Fusion plasmas loose energy at their edge and must therefore continously be heated to make up for these losses. Tokamaks offer three main methods to heat a plasma:
The plasma current which is induced in order to provide the poloidal magnetic field, produces heat just like a wire warms up when an electric current flows through it. At JET, approximately 1 megawatt (MW) of power is supplied by the Ohmic heating, which creates plasma currents of up to five million amperes. Ohmic heating is limited by two facts: Firstly the plasma current is induced via transformer action, which employs an increasing magnetic field. It is therefore pulsed and does not allow continous plasma operation. Secondly the electric resistance, which produces the heat, decreases with plasma temperature.
Neutral Beam Heating
A widespread technique for additional plasma heating is based on the injection of powerful beams of neutral atoms into ohmically pre-heated plasma. The total power of neutral beam heating at JET is as much as 35 MW.
The beam consists of neutral atoms which are able to penetrate the strong magnetic field that confines the plasma.

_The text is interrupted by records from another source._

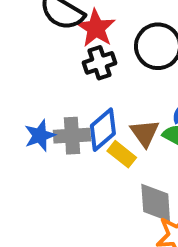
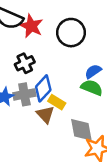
black cross: (100, 63) -> (25, 63), moved
brown triangle: (145, 133) -> (45, 115), moved

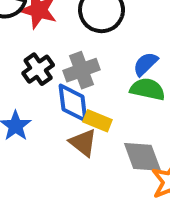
blue diamond: (43, 88) -> (73, 103), turned -40
gray cross: (24, 94) -> (82, 70), moved

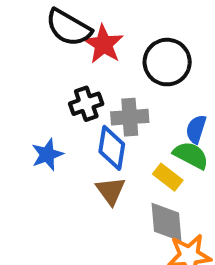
blue semicircle: (145, 64) -> (196, 129), turned -44
yellow rectangle: (97, 121) -> (168, 177), moved

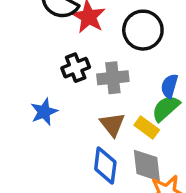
blue diamond: (112, 148) -> (105, 166), moved
green semicircle: (191, 155) -> (166, 108), turned -68
brown triangle: (111, 191) -> (112, 125), moved

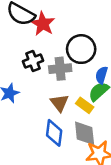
black circle: (143, 30) -> (81, 49), moved

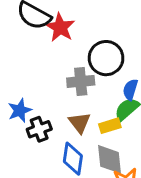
black cross: (33, 61) -> (39, 129), moved
yellow rectangle: (85, 105) -> (110, 126), turned -54

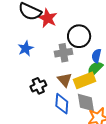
blue star: (20, 110) -> (26, 48), moved
yellow rectangle: (110, 126) -> (85, 80), size x1.5

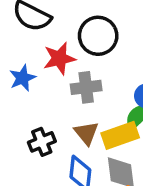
red star: (48, 18) -> (59, 58), moved, turned 30
black circle: (79, 36) -> (98, 36), moved

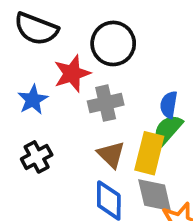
yellow rectangle: (120, 135) -> (149, 153), turned -51
black cross: (42, 142) -> (37, 157), moved

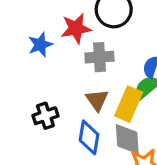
black cross: (37, 157) -> (45, 116), moved

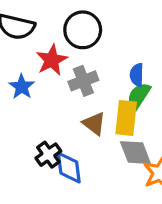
blue diamond: (89, 137) -> (69, 168), moved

In the plasma, the beam atoms lose electrons due to collisions, they become electrically charged and are captured by the magnetic field of the tokamak. These (new) ions are much faster then average plasma particles. In a series of subsequent ion-ion, ion-electron and electron-electron collisions, the beam atoms is transfer their velocity to all plasma particles.
The neutral beams are usually formed by atoms of hydrogen isotopes (hydrogen, deuterium or even tritium at JET). The only way to form the neutral beam is to produce large amounts of ions first, then to accelerate the ions in a strong high-voltage electric field and finally to neutralise the accelerated beam via charge-exchange interactions with a gas cloud.

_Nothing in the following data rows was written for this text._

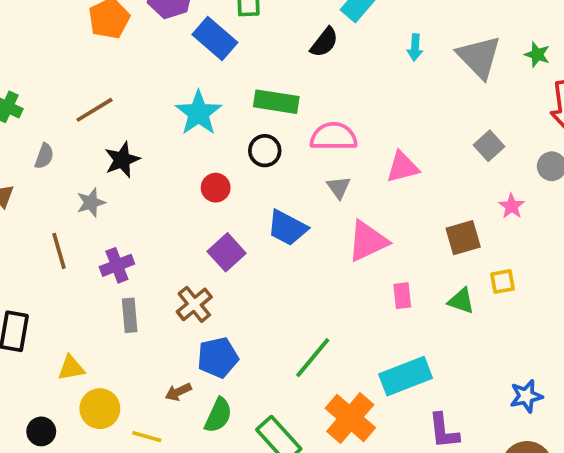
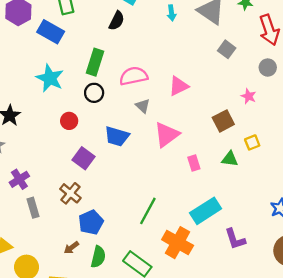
green rectangle: (276, 102) -> (95, 62), turned -70
gray square: (489, 146) -> (227, 49), moved

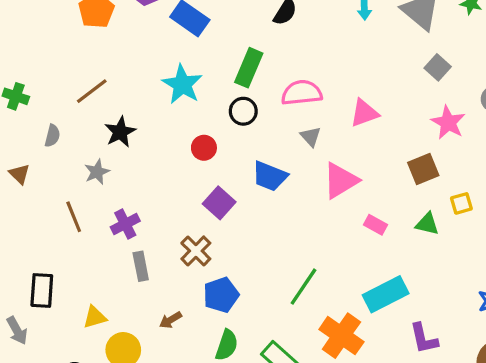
pink star: (249, 96) -> (448, 123), moved, size x1.5
pink rectangle: (194, 163) -> (375, 225), turned -49
brown arrow: (71, 248) -> (171, 320), moved

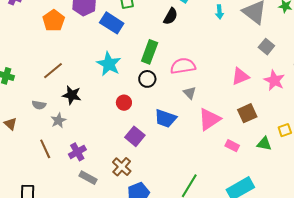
pink triangle: (364, 113) -> (240, 76), moved
black star: (120, 132) -> (72, 95), turned -30
gray semicircle: (52, 136) -> (39, 105), moved, turned 88
brown square: (423, 169) -> (247, 113), moved
gray rectangle: (141, 266) -> (88, 178), turned -48

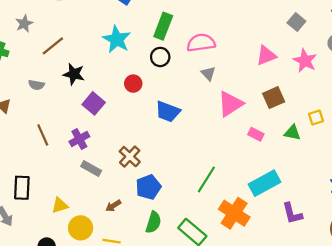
blue trapezoid: (165, 118) -> (168, 112), moved
gray star: (58, 120) -> (24, 24), moved
purple square: (135, 136) -> (94, 103), moved

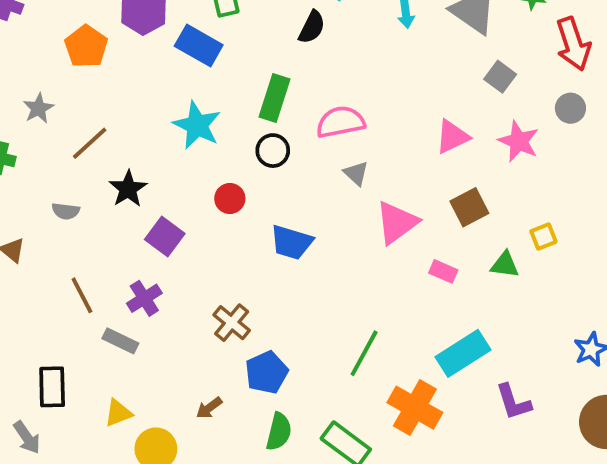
black star: (74, 74) -> (128, 189), turned 30
gray rectangle: (91, 168) -> (120, 341), moved

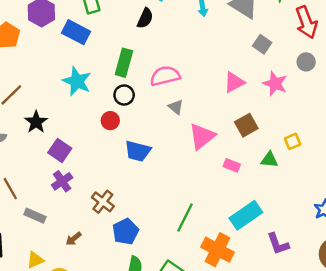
red circle: (230, 199) -> (110, 121), moved
purple cross: (144, 298) -> (62, 181), moved
brown arrow: (209, 408) -> (74, 239), moved

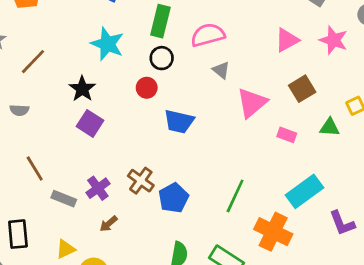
black star: (36, 122) -> (82, 89), moved
purple cross: (62, 181) -> (98, 188), moved
blue pentagon: (125, 232) -> (174, 198), moved

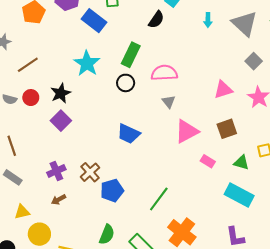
red circle: (147, 88) -> (31, 98), moved
cyan rectangle: (305, 191) -> (239, 195), moved, turned 52
gray rectangle: (64, 199) -> (13, 177), moved

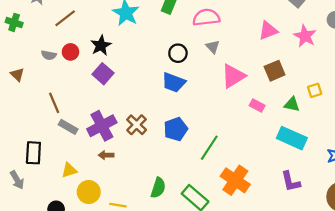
black circle: (126, 83) -> (178, 53), moved
purple cross: (56, 171) -> (102, 126), size x1.5
gray rectangle: (13, 177) -> (68, 127), moved
blue pentagon: (112, 191) -> (176, 129), moved
brown arrow: (59, 200) -> (106, 155), turned 32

As the plasma ions and electrons rotate around the magnetic field lines, electromagnetic waves of the right frequency can resonate or damp their wave power into the plasma particles.The rotational frequencies of the plasma particles depend on their charge and mass and on the magnetic field strength. Thus one can target certain particles by injecting waves of the respective frequency.

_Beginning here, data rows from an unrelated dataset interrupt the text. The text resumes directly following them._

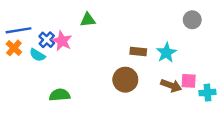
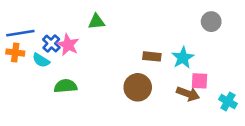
orange cross: (14, 48) -> (15, 53), turned -35
pink square: (189, 81) -> (200, 81), moved
cyan cross: (207, 93) -> (228, 102), turned 35
green semicircle: (60, 95) -> (66, 86), moved

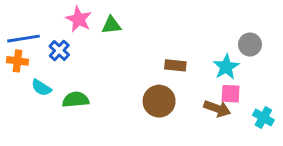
gray circle: (211, 22) -> (250, 44), moved
pink star: (68, 45) -> (79, 19), moved
cyan star: (183, 58) -> (226, 67), moved
cyan semicircle: (41, 60) -> (41, 88), moved

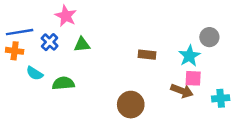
green triangle: (111, 25) -> (82, 45), moved
brown circle: (159, 101) -> (131, 105), moved
cyan cross: (263, 118) -> (221, 98), turned -35

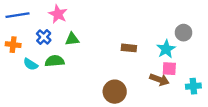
blue line: (20, 32) -> (17, 15), moved
green semicircle: (63, 83) -> (55, 61), moved

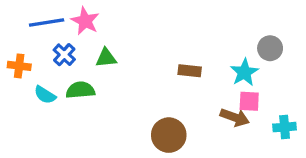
blue line: (17, 15) -> (47, 23), moved

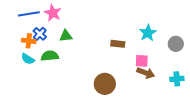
gray circle: (270, 48) -> (176, 44), moved
orange cross: (19, 66) -> (29, 41), moved
cyan star: (244, 72) -> (148, 33), moved
pink square: (249, 101) -> (142, 61), moved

Ion cyclotron resonant heating (ICRH) is routinely applied on JET. The available resonant frequencies are in the range of 23-57 MHz (megahertz). JET has a number of ICRH antennae in the vessel wall which, combined can supply up to 20 megawatts of power.
Lower Hybrid Current Drive (LHCD) employs frequencies lying between ion cyclotron and electron cyclotron ones. While LHCD has an inefficient heating effect, it can drive electric current because it increases the mean velocity of the electrons and thus creates a net electric current. can increase the velocity of the plasma electrons. The JET LHCD system works at a frequency of 3.7 GHz and can supply 12 MW of additional power.